「葵、ちょっと」
理佐が涙を拭ったティッシュをゴミ箱に捨てると、冬優花を退けて私の元に来た。「ほら立って! なんで早く立たないの」と、私の二の腕を引っ張って立ち上がらせると耳元で囁いた。
「怒られたいの?」
彼女は振り返ると冬優花に笑顔で言った。さっきまでは私にサディスティックな言葉を放った、その口で。
「そうだ、葵話すことがあるから先に帰ってて!」
「いじめんなよー! うそうそ、わかった。また明日ね~」
笑いながら「いじめねーよ」と返した理佐は私を引っ張ったまま、私が告白したあの部屋に連れていった。私を部屋に入れて、目の前でドアの鍵をかける。

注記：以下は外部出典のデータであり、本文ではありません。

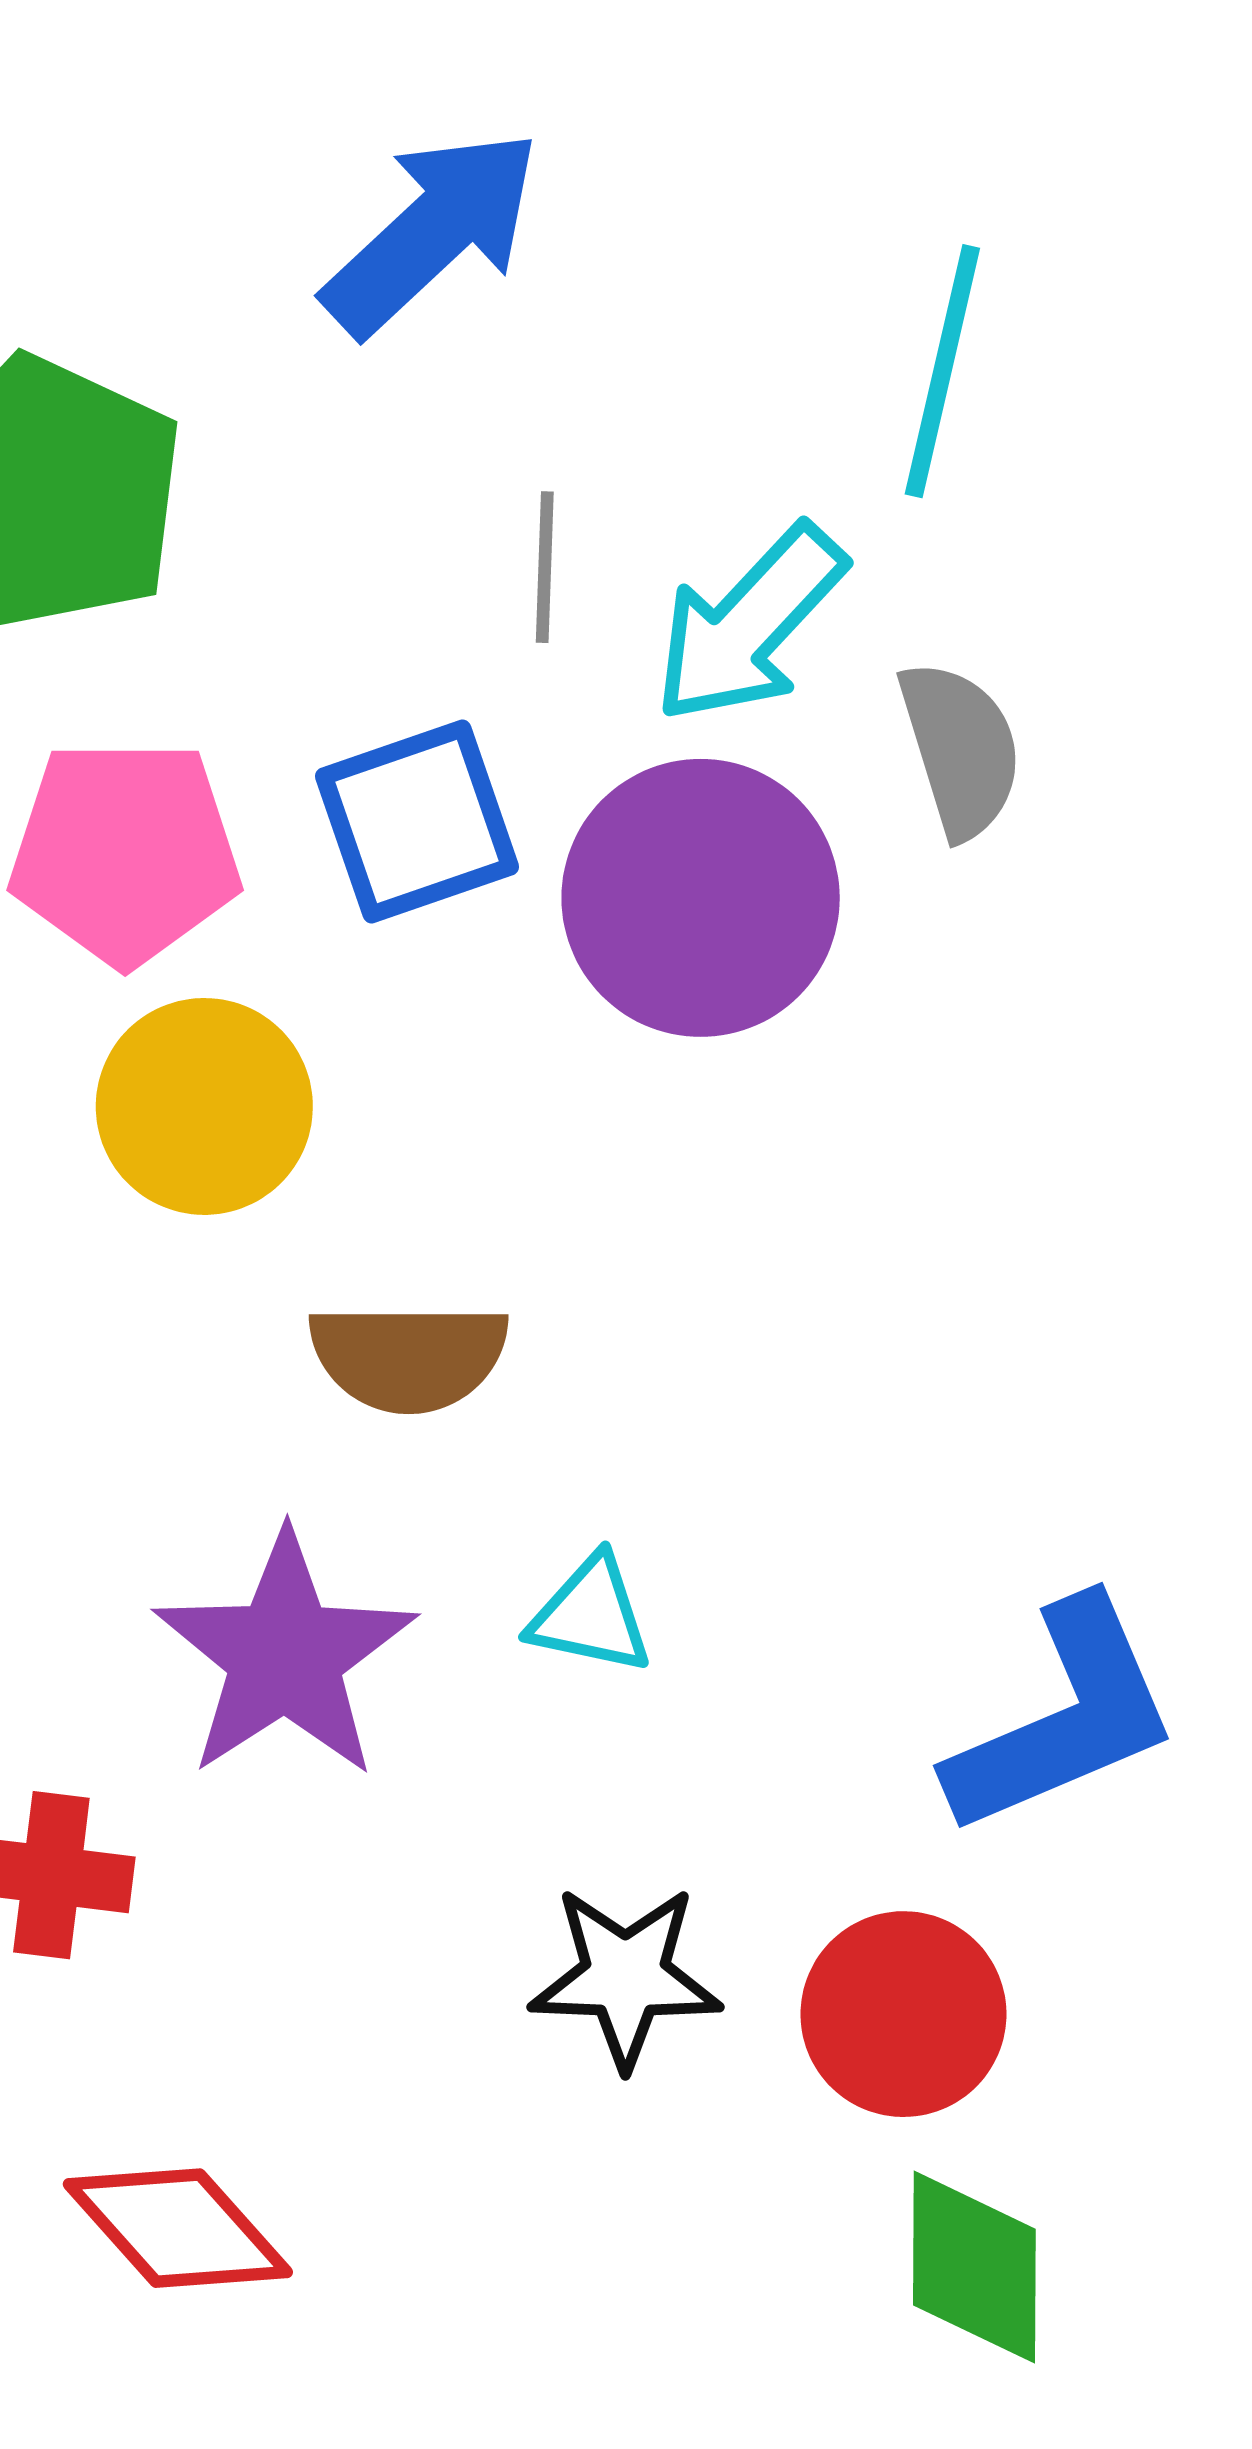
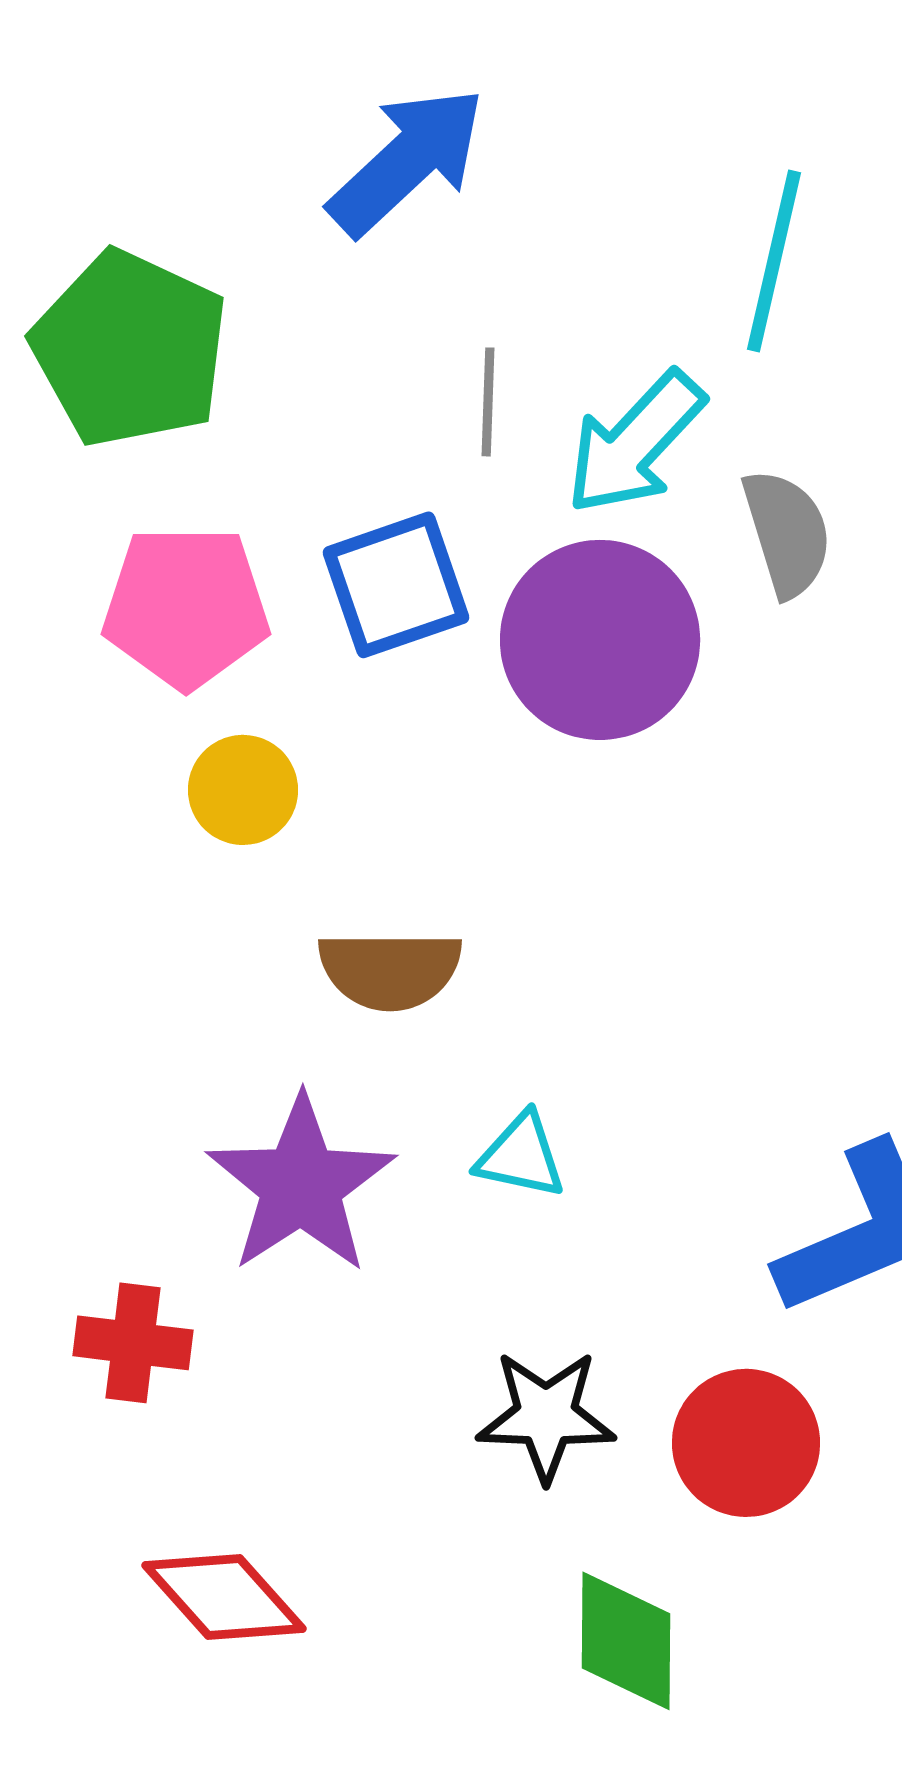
yellow circle: (204, 1106) -> (243, 790), size x0.7
green diamond: (974, 2267) -> (626, 1641), moved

これから一体何が始まるんだろうか、期待と恐怖で足をもじもじしながら理佐に尋ねた。
「なんの話?」
「なんの話だろうね」
理佐はゆっくりと距離を詰め、私も一緒に後ろへ下がると、壁に背がついた。続けて、理佐も片手をついた。美しい顔が間近にあって、不意に胸が苦しくなる。私はどうしてもその形のいい唇を凝視してしまう。
「約束、守った?」
「守ったよ」
「後ろ向いて、ほら」
言われる通りに理佐に背中を向けると、私の首元に彼女の手がかかる。そして、ジジジ……と衣装のファスナーが下げられる音を聴いた。腰辺りまで下げると、背中が涼しくなる。はだけた背中が見られているということに、初心な私は赤面しているのを感じながら俯くしかなかった。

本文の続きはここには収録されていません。